AK Partisi iktidara geldikten sonra, eski statüko çökerken, eski askeri-sivil bürokratik yapı içinde gerilim ve kırılma yaşandı, eski ekip tasfiye oldu, ama onun yerini yeni bir ekip, yeni bir güç koalisyonu aldı. Ortada paralel devlet falan yok, çözülen bir ittifak var. Bozulan ittifakın içindeki kavga geldi, bir yandan bir tarafın diğerinin yumuşak karnını deşmesi, diğerinin ise karşı tarafı ‘kötülüklerin anası’ ilan etmesine vardı. Ne paralel devleti Allah aşkına? Demokratik bir hukuk devleti ve onun asgari kurumlarını inşa edemeyen her siyasal sistemde, devlet/iktidar bir dizi güç ilişkisi ve pazarlığı üzerine oturur. Maalesef, AK partisi iktidarı, bu yapıyı (değiştiremedi değil) değiştirmedi. Çünkü en kolayı, en fazla güç vededeni, bu yoldan gitmekti. Hele de, seçmeniniz bol, destekçiniz bol ise. Hele de sizin adınıza ayaküstü demokrasi destanı yazanlar çok ise.

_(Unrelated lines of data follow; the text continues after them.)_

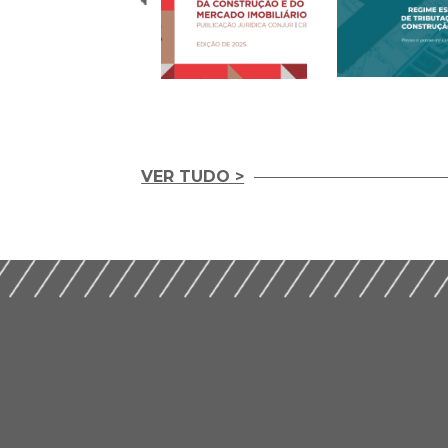
VER TUDO >
Temas
REGIME ESPECIA
Contemporâneos da
TRIBUTAÇÃO NA
Construção e do
CONSTRUÇÃO CIV
Mercado Imobiliário
(2020)
(2025)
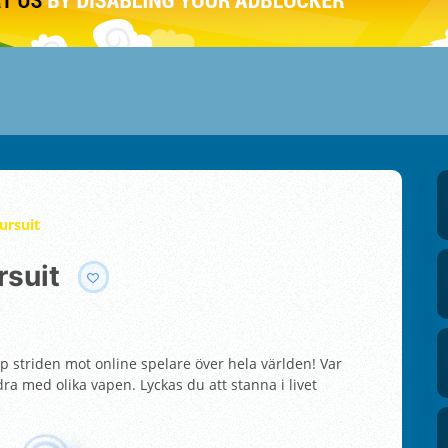
ursuit
rsuit
p striden mot online spelare över hela världen! Var
a med olika vapen. Lyckas du att stanna i livet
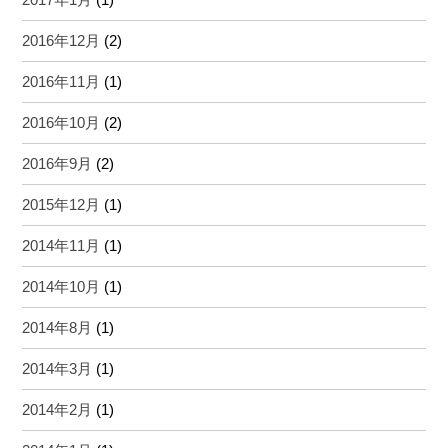
2016年12月
(2)
2016年11月
(1)
2016年10月
(2)
2016年9月
(2)
2015年12月
(1)
2014年11月
(1)
2014年10月
(1)
2014年8月
(1)
2014年3月
(1)
2014年2月
(1)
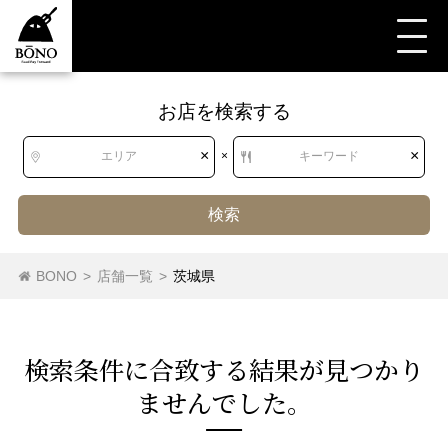
お店を検索する
すべて
すべて
茨城県
スイーツ
中華菓子
×
×
エリア
×
キーワード
検索
北海道
北海道
BONO
>
店舗一覧
>
茨城県
スイーツ（その他）
アサイーボウル
タピオカ
スイーツ（その他）
東北
青森県
岩手県
宮城県
秋田県
検索条件に合致する結果が⾒つかり
山形県
福島県
アイスクリーム
ソフトクリーム
かき氷
ませんでした。
クレープ
パフェ
フルーツパーラー
関東
茨城県
栃木県
群馬県
埼玉県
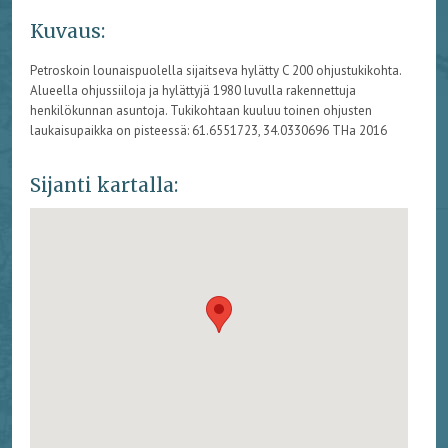
Kuvaus:
Petroskoin lounaispuolella sijaitseva hylätty C 200 ohjustukikohta.
Alueella ohjussiiloja ja hylättyjä 1980 luvulla rakennettuja
henkilökunnan asuntoja. Tukikohtaan kuuluu toinen ohjusten
laukaisupaikka on pisteessä: 61.6551723, 34.0330696 THa 2016
Sijanti kartalla:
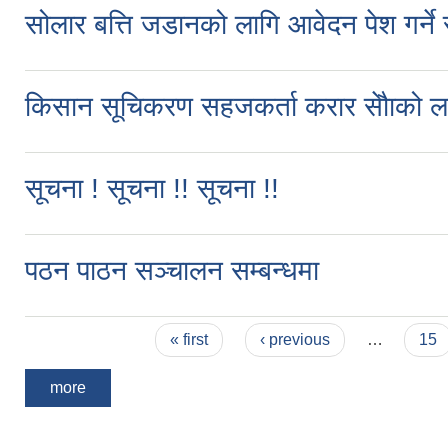
सोलार बत्ति जडानको लागि आवेदन पेश गर्ने स
किसान सूचिकरण सहजकर्ता करार सेौाको ला
सूचना ! सूचना !! सूचना !!
पठन पाठन सञ्चालन सम्बन्धमा
Pages
« first
‹ previous
…
15
more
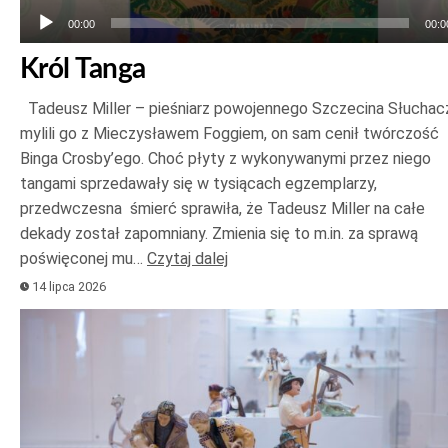
00:00
00:0
Król Tanga
Tadeusz Miller – pieśniarz powojennego Szczecina Słuchac
mylili go z Mieczysławem Foggiem, on sam cenił twórczość
Binga Crosby’ego. Choć płyty z wykonywanymi przez niego
tangami sprzedawały się w tysiącach egzemplarzy,
przedwczesna śmierć sprawiła, że Tadeusz Miller na całe
dekady został zapomniany. Zmienia się to m.in. za sprawą
poświęconej mu…
Czytaj dalej
14 lipca 2026
Odtwarzacz
plików
dźwiękowych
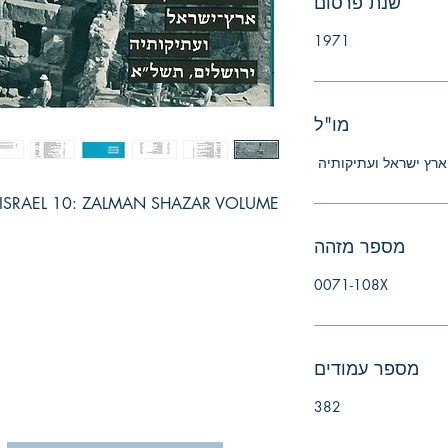
שנת פרסום
1971
מו"ל
רץ ישראל ועתיקותיה
מספר מזהה
0071-108X
מספר עמודים
382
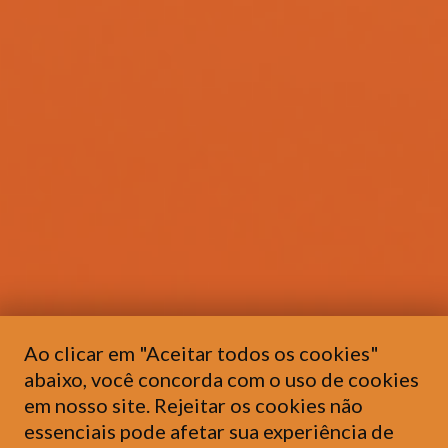
Ao clicar em "Aceitar todos os cookies"
abaixo, você concorda com o uso de cookies
em nosso site. Rejeitar os cookies não
essenciais pode afetar sua experiência de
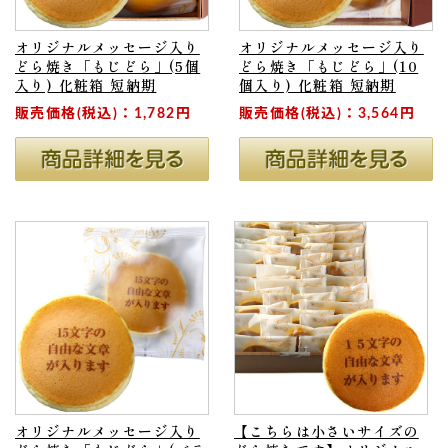
オリジナルメッセージ入り
オリジナルメッセージ入り
どら焼き「もじどら」(5個
どら焼き「もじどら」(10
入り) 化粧箱 短納期
個入り) 化粧箱 短納期
販売価格(税込)：1,782円
販売価格(税込)：3,564円
オリジナルメッセージ入り
【こちらは小さいサイズの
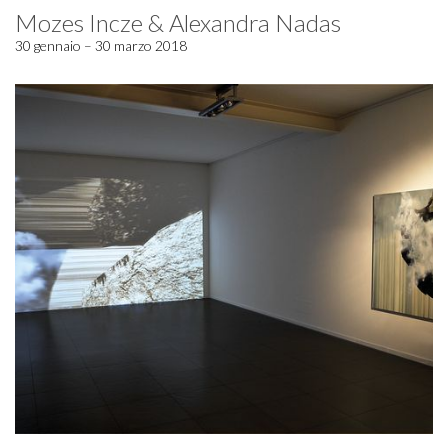
Mozes Incze & Alexandra Nadas
30 gennaio – 30 marzo 2018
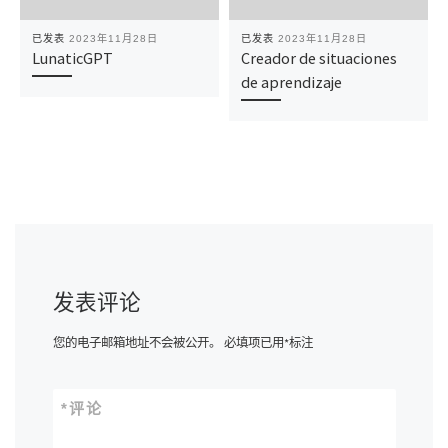
已发表
2023年11月28日
已发表
2023年11月28日
LunaticGPT
Creador de situaciones
de aprendizaje
发表评论
您的电子邮箱地址不会被公开。
必填项已用
*
标注
*
评论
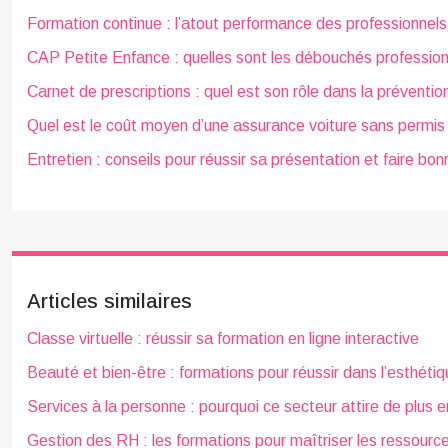
Formation continue : l’atout performance des professionnels
CAP Petite Enfance : quelles sont les débouchés profession
Carnet de prescriptions : quel est son rôle dans la prévention
Quel est le coût moyen d’une assurance voiture sans permis
Entretien : conseils pour réussir sa présentation et faire bo
Articles similaires
Classe virtuelle : réussir sa formation en ligne interactive
Beauté et bien-être : formations pour réussir dans l’esthétiqu
Services à la personne : pourquoi ce secteur attire de plus e
Gestion des RH : les formations pour maîtriser les ressour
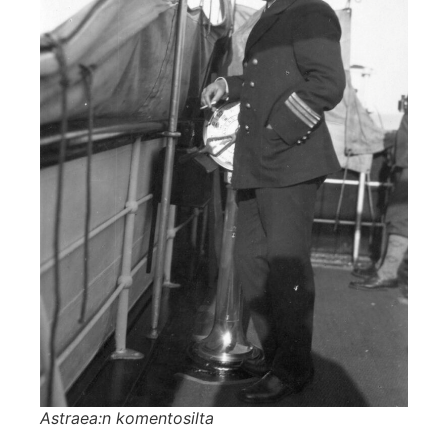
Astraea:n komentosilta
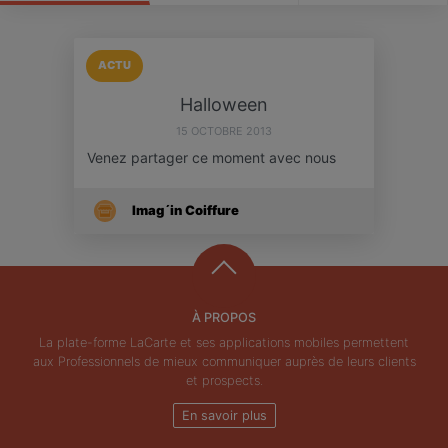
ACTU
Halloween
15 OCTOBRE 2013
Venez partager ce moment avec nous
Imag´in Coiffure
À PROPOS
La plate-forme LaCarte et ses applications mobiles permettent
aux Professionnels de mieux communiquer auprès de leurs clients
et prospects.
En savoir plus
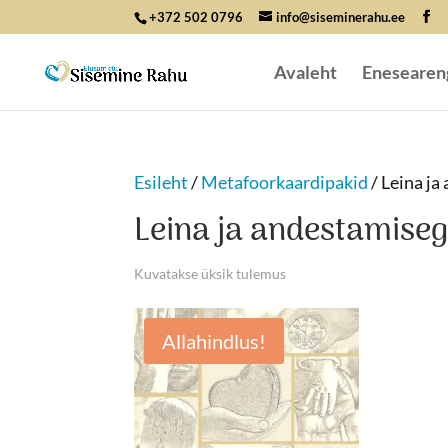
+372 502 0796
info@siseminerahu.ee
Avaleht
Enesearen
Esileht
/
Metafoorkaardipakid
/ Leina j
Leina ja andestamise
Kuvatakse üksik tulemus
Allahindlus!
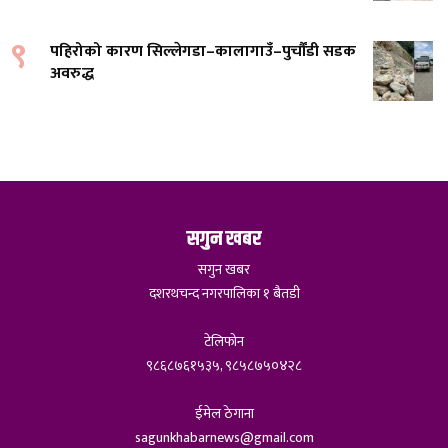
९
पहिरोको कारण सिल्लेगडा–कालागाउँ–पुर्चौंडी सडक
अवरुद्ध
सगुन खबर
सगुन खबर
दशरथचन्द नगरपालिका १ बैतडी
टेलिफोन
९८६८७६१५३५, ९८५८७५०४२८
ईमेल ठेगाना
sagunkhabarnews@gmail.com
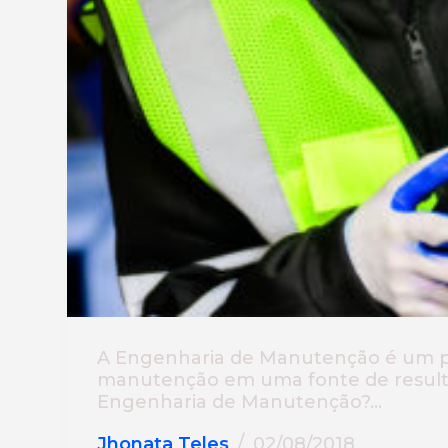
A Engenharia de Manutenção é um pi
manutenção em uma fonte de resultad
Engenharia de Manutenção?…
Jhonata Teles
02/08/2018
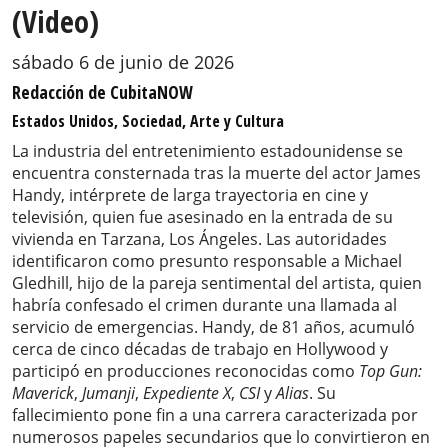
(Video)
sábado 6 de junio de 2026
Redacción de CubitaNOW
Estados Unidos, Sociedad, Arte y Cultura
La industria del entretenimiento estadounidense se
encuentra consternada tras la muerte del actor James
Handy, intérprete de larga trayectoria en cine y
televisión, quien fue asesinado en la entrada de su
vivienda en Tarzana, Los Ángeles. Las autoridades
identificaron como presunto responsable a Michael
Gledhill, hijo de la pareja sentimental del artista, quien
habría confesado el crimen durante una llamada al
servicio de emergencias. Handy, de 81 años, acumuló
cerca de cinco décadas de trabajo en Hollywood y
participó en producciones reconocidas como
Top Gun:
Maverick
,
Jumanji
,
Expediente X
,
CSI
y
Alias
. Su
fallecimiento pone fin a una carrera caracterizada por
numerosos papeles secundarios que lo convirtieron en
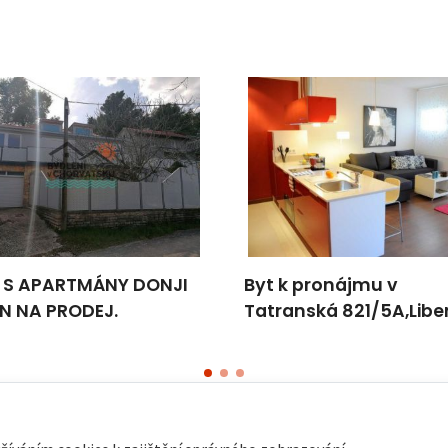
 S APARTMÁNY DONJI
Byt k pronájmu v
N NA PRODEJ.
Tatranská 821/5A,Libe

Dahası, burası, demokratik devlet diye bir derdi olmayanları, demokrasi kahramanı ilan etmesiyle ünlü bir ülke. Yok, sadece AK Partisi iktidarını kastetmiyorum. Zamanında Özal dönemi de böyle kutsanmıştı, siyasal özgürlükler aleyhine kampanya yapan, memleketi kanun hükmünde kararname ve fonlarla yönetmeye girişen ANAP ve Özal demokrasi kahramanı sayılmıştı. Mazeret hazırdı; vesayetçi yapı direniyordu, çare bulunmuştu, vesayetçi Anayasa, onun kurumları, onun hukukunu dönüştürmek yerine, arkasından dolanmak! Burası hukuksuzluğun, usulsüzlüğün demokratlık adına kutsandığı bir ülke. Böyle bir ortamda, devlet kimin eline geçerse, kafasına göre takılıyor, gücü kuvveti yerindeyse, destekçi, teorisyen bulmakta hiç zorlanmıyor. Dahası, aynı adamlar bir oraya bir buraya yaslanabiliyor. ‘Rahmetli Özal’, askeri vesayet ile iktidara geldiği yetmiyormuş gibi, iktidarını daim kılmak için siyasi yasakları savunmakla kalmadı, kampanyasında darbeciler ‘anarşiyi engelledi, aman sakın o günlere dönmeyelim’ diye kampanya yaptı. Yine de, demokrasi kahramanlığına toz konmadı. AK partisi iktidarı ise, eski ekibi tasfiye etti, ama yapıyı tasfiye etmek işine gelmedi. Onun için, Ergenekon Fırat’ın doğrusuna gitmedi, onun için Hırant’ın sadece ‘küçük’ katillerinden hesap soruldu. Diğer yandan, askeri vesayetin bülbülleri, askeri vesayetin tasfiye etmeye yeminli olduğu siyasal gelenek iktidar olunca, onun sözcüleri olmakta tereddüt etmedi. Kimse, ne oluyor bile demedi? Teoriler hazırdı, iktidarın her yaptığında boncuk bulanlar, boncuk kolyelerini nadide vitrinlerde sundular.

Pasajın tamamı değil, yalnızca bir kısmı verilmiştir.